Opinion by Allan McNew
Author’s note: this was written in response to an opinion letter printed in the Record Gazette.
There’s more than one flock of political sheep out there, and no one has cornered the market on “truth, justice and the American way”. I neither like nor trust either of the two major parties and the other parties seem to be touched by various forms of unworkable lunacy.
I thought that the Chicago riot at the 1968 Democratic convention was democracy in the streets, little did I know it was set up and orchestrated by the traitor (acting agent of North Vietnam and much subversive else) Tom Hayden to bring in sweeping changes to the Democratic party that shape much of our present spit flying debate.
I mocked Nixon even before Watergate happened. However, Watergate sealed what Hayden began in Chicago.
President Ford was no winner, he could have easily blended in with a paisley background. I might have thought that Jimmy Carter was good, but looking back I think the primary difference between the peanut farmer and Mr. Rodgers is that one of them became President. I believed the Iranian revolution was democracy unfolding and Khomeini taking American embassy personnel hostage was a reaction to American imperialism, what a misjudgment. Before the 1980 election, I was convinced President Reagan would be a bad reactionary force. I believed in single payer universal health care. I refused to stand for the national anthem because I thought America was an oppressive nation with an evil past. I don’t remember anyone force feeding these views on me, the ideology swirled around me and I soaked it up.
For about twenty years after 1980 I experienced a political blur: Reagan and Gobachev, Bush the First about reading his lips, Bill Clinton, blue dresses and $400 haircuts, Dubya the Second stammering his way to the White House. Then 9/11 happened with the subsequent wars and the serious fight over illegal immigration began. I explored the issues beyond the hysterical talking points for myself.

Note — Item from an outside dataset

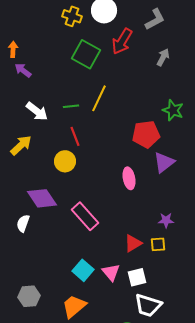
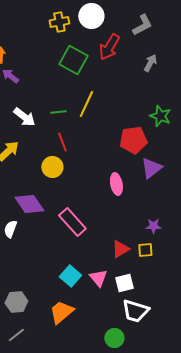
yellow cross: (72, 16) -> (59, 22), turned -30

I believe Obama quietly continued the revolution New Left change agent Tom Hayden began with the 1963 Port Huron Statement, which founded the original Students For a Democratic Society in 1962. SDS was comprised of various Maoist factions long before Bill Ayers and Bernadine Dohrn of the Weatherman faction dismantled it in 1969 and went on a domestic bombing spree to “bring the war home” in the belief it would touch off violent overthrow of the government. The far left’s momentum was slowed by the end of the Vietnam war (the antiwar leadership verbally opposed the war but wanted it to continue in order to exploit public antipathy), with much quiet work done before the 2008 election.
I didn’t know what I would get with Trump, but I knew what would come down the pike with Hillary and I didn’t want to get any of that on me. In the meantime, the left is the very worst at doing what they vehemently accuse their opposition of. There’s the hysterical, drumbeat mantra of multitudinous talking points, wildly inflated as well as obviously fabricated, which have become “proven” social or scientific fact, discussion over. The shout downs, changing the subject of discussion, accusations of bigotry, the unquestioning faith of hate filled secular religion which has all the attributes of the Spanish Inquisition short of torture chambers and burning at the stake, all in the cause of a future, earthly, perpetually elusive, economically impossible Utopia – belief abetted by a media which largely seems to confuse opinion and agenda with journalism.
In the meantime, the Republican Party elite act like they got theirs and have pulled up the ladder. Most of the other political right seem to think they are engaged in a tame arm wrestling contest while the other side throws sand in their eyes, hits them in the groin and kicks their ribs in while they are down.
Sheep. It’s what’s for dinner – no matter what flock it’s from.